Haider Ali S, Gottlich Caleb, Khahera Anadjeet, Vayalumkal Steven, Khan Umair, Arrey Eliel N, Campbell Jacob, Thakur Richa, Finn Sam, Layton Kennith F
Texas A&M College of Medicine.
School of Medicine, University of California.
Cureus. 2017 May 17;9(5):e1254. doi: 10.7759/cureus.1254.

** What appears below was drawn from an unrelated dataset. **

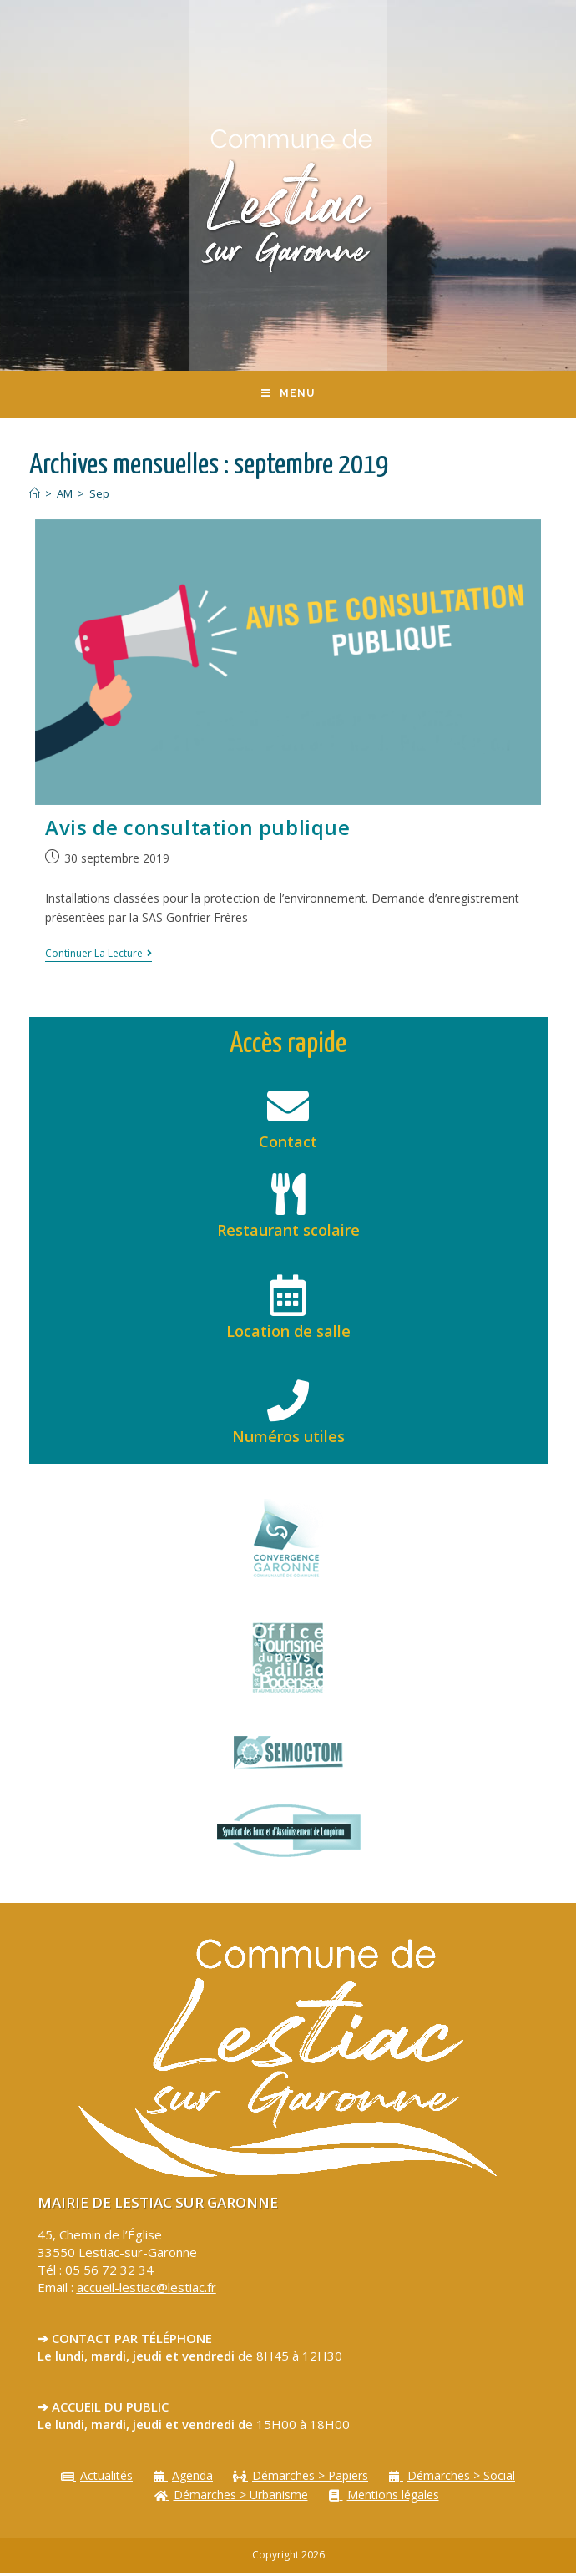 The width and height of the screenshot is (576, 2576). Describe the element at coordinates (288, 1198) in the screenshot. I see `[Restaurant scolaire]` at that location.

Computed tomography angiography (CTA) has become an effective tool in the evaluation of patients with subarachnoid hemorrhage (SAH), but it still has limitations. Up to 15% of non-traumatic SAH cases are negative on CTA. The benefits of catheter angiography in the evaluation of certain cases of CTA-negative SAH have been previously demonstrated. Here, we present the case of a 48-year-old female who presented with headache and right-sided hemiparesis, who later became apneic and required intubation. A computed tomography (CT) scan of the head demonstrated a diffuse SAH. A CTA of the head and neck showed no vascular abnormality.Catheter angiography diagnosed a conical-shaped aneurysm at the left A1-A2 junction of the anterior communicating artery complex measuring 3.5 mm by 1 mm. The aneurysm was successfully treated with a craniotomy and microvascular clipping using a 4.7 mm curved Yasargil miniclip (Aesculap, Tuttlingen, Germany). This case illustrates the importance and benefit of catheter angiography in CTA-negative cases of SAH.
计算机断层血管造影(CTA)已成为评估蛛网膜下腔出血(SAH)患者的有效工具,但仍存在局限性。高达15%的非创伤性SAH病例CTA检查结果为阴性。导管血管造影在评估某些CTA阴性的SAH病例中的益处此前已得到证实。在此,我们报告一例48岁女性患者,该患者出现头痛和右侧偏瘫,随后出现呼吸暂停并需要插管。头部计算机断层扫描(CT)显示弥漫性SAH。头颈部CTA未显示血管异常。导管血管造影诊断在前交通动脉复合体的左A1 - A2交界处有一个3.5毫米×1毫米的锥形动脉瘤。使用4.7毫米弯曲的Yasargil微型夹(德国图特林根的蛇牌)通过开颅手术和微血管夹闭术成功治疗了该动脉瘤。本病例说明了导管血管造影在CTA阴性的SAH病例中的重要性和益处。